[TASK INSTRUCTIONS]
Every line of the records that holds the word "YouTube" should be copied.

Transcribed page contents
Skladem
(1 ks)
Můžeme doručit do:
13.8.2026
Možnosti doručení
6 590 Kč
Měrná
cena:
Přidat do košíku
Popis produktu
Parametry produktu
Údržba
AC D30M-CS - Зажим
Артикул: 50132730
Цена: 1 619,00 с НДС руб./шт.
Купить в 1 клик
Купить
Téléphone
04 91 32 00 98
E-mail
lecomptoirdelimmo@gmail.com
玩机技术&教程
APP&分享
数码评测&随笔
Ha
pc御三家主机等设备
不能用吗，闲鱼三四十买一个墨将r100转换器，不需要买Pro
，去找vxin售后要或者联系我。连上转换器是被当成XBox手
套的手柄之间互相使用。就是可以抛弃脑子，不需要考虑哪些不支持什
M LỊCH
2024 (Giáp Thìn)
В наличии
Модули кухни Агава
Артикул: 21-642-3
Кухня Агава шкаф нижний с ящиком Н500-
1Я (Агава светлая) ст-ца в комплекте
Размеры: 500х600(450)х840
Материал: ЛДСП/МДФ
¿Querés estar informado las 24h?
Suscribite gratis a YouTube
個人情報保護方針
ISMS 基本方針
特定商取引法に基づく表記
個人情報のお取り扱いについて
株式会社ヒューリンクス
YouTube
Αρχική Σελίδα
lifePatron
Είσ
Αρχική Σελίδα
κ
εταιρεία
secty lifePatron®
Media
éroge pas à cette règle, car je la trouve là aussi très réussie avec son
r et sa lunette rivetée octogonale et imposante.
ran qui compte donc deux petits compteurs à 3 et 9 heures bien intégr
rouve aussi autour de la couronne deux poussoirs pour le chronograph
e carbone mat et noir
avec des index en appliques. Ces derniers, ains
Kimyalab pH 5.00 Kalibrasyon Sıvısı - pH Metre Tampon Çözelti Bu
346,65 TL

[EXERCISE RESULT]
Suscribite gratis a YouTube
YouTube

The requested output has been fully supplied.